Actual no. of nuclei
Intensity: seeded watershed
Edge: merging weak borders
Shape: cluster separation
4.2. 3D results
The algorithm was also tested on a volume image, containing 90 cells in total. The result can be seen in Fig. 3. Input parameters were – foreground seeding, extended h-maxima: hfg = 6; background seeding, extended h-minima: hbg = 6 and size limit: s = 40 000; edge merging: edge strength threshold te = 15; shape-based cluster separation: merging threshold ts = 3. Visual inspection of the 3D result was performed by observing each slice of the result and comparing it with the original image. Due to extensive seeding, almost every nucleus was over-segmented after the first segmentation step (seeded watershed). Out of the 90 cell nuclei, 82 were correctly segmented, four were over-segmented and four were under-segmented, resulting in 91% correct segmentation. No nuclei within the tissue slice were missed, but some thin pieces of nuclei near the edge of the tissue slice were lost. In addition to the 90 cells, 18 fluorescing objects not resembling proper cell nuclei were also found. Most of them can, if needed, be discarded on the basis of their small size.

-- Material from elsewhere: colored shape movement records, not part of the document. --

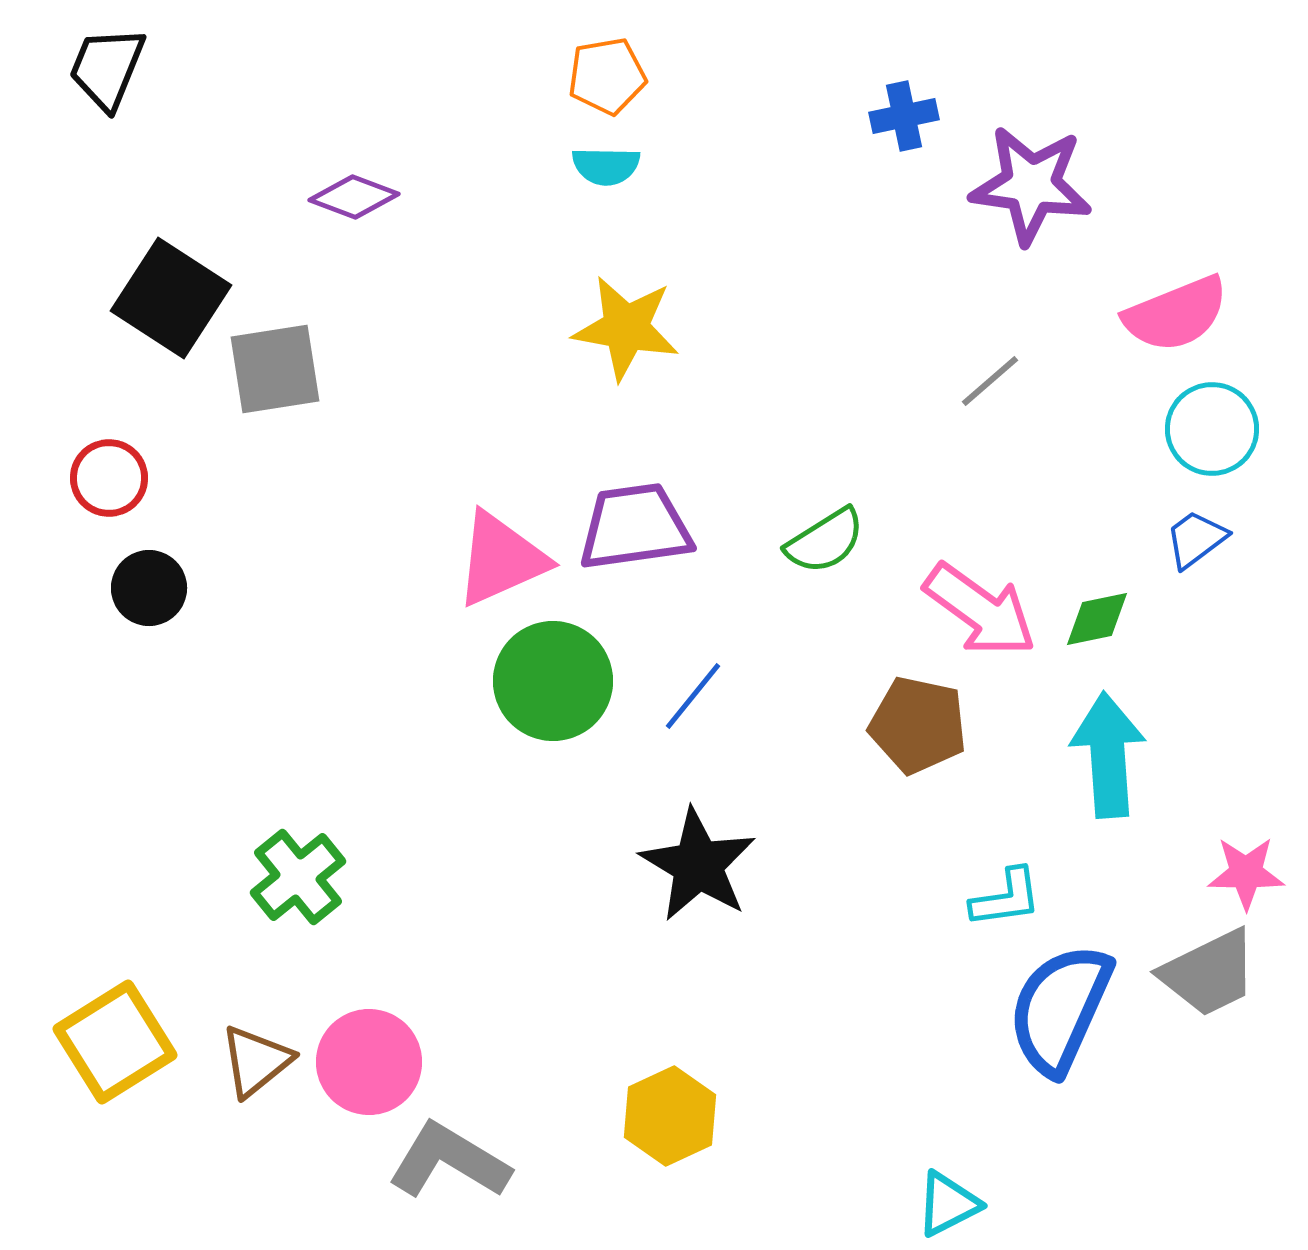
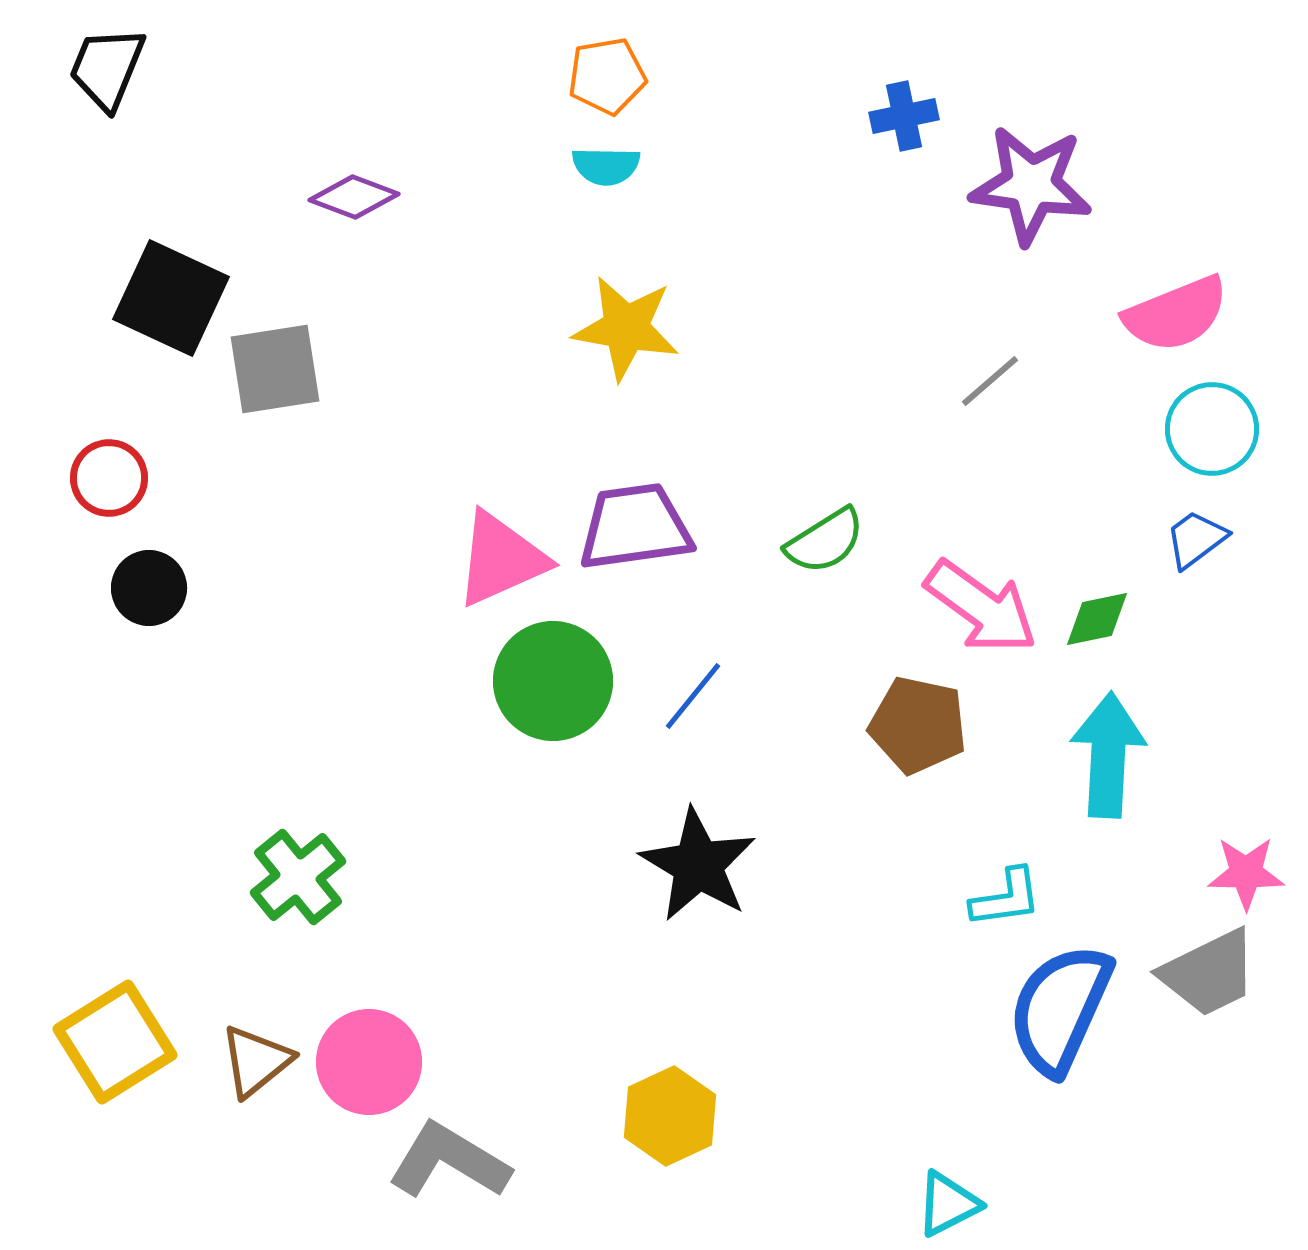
black square: rotated 8 degrees counterclockwise
pink arrow: moved 1 px right, 3 px up
cyan arrow: rotated 7 degrees clockwise
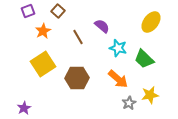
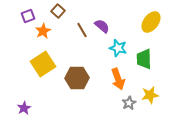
purple square: moved 5 px down
brown line: moved 4 px right, 7 px up
green trapezoid: rotated 45 degrees clockwise
orange arrow: rotated 30 degrees clockwise
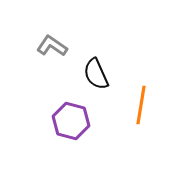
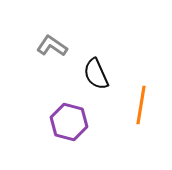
purple hexagon: moved 2 px left, 1 px down
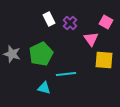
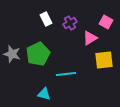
white rectangle: moved 3 px left
purple cross: rotated 16 degrees clockwise
pink triangle: moved 1 px left, 1 px up; rotated 35 degrees clockwise
green pentagon: moved 3 px left
yellow square: rotated 12 degrees counterclockwise
cyan triangle: moved 6 px down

The method described in this paper combines intensity information with edge strength and shape. Very little preprocessing is needed, even if the background variation in the image is large. Poorly focused objects in 2D images are automatically removed, as their edge strength is low. The number of missing objects can be reduced by not allowing seeded foreground objects to merge with the background. This will, however, mean that the poorly focused objects are not removed. The input parameters are at present manually set for a test image, and the same parameters are thereafter used for fully automatic segmentation of images created under the same imaging conditions. As only five input parameters are required, this can be done quickly. Automatic parameter approximation may be possible; for example, optimal values for the extended h-maxima and minima, and edge strength, all depend on the intensity dynamics of the image, and the size limit for the background seeds, as well as the shape-based merging threshold, are directly dependent on the size of the nuclei. Methods for automatic parameter approximation are subjects for future work. When a new type of specimen is imaged, adjustment of input parameters will only be necessary if image dynamics or nuclear size changes.
The segmentation method can be useful for many different segmentation tasks where a simple foreground/background threshold is not sufficient. Further processing, such as removal of nuclei that are damaged or under-segmented, by a size threshold, or more advanced statistical methods, may improve the result.
When applied to 3D images, the main difficulty is to acquire input images that have a sufficient gradient in the z-direction. If the gradient in the z-direction is very weak, a gradient filter that takes this into consideration may improve the result.
Automatic segmentation is not only faster than manual segmentation, it is also observer-independent and reproducible. Manual correction of segmentation errors is a common complement to improve the results of a fully automatic segmentation algorithm, resulting in 100% correct results with little observer bias, in a short time.
Human material was acquired under the approval of the Ethical Human Research Committee at the Karolinska Hospital, Sweden (approval no. 01-367). We thank Stefan Gunnarsson for providing the 3D images and Joakim Lindblad for valuable help and advice.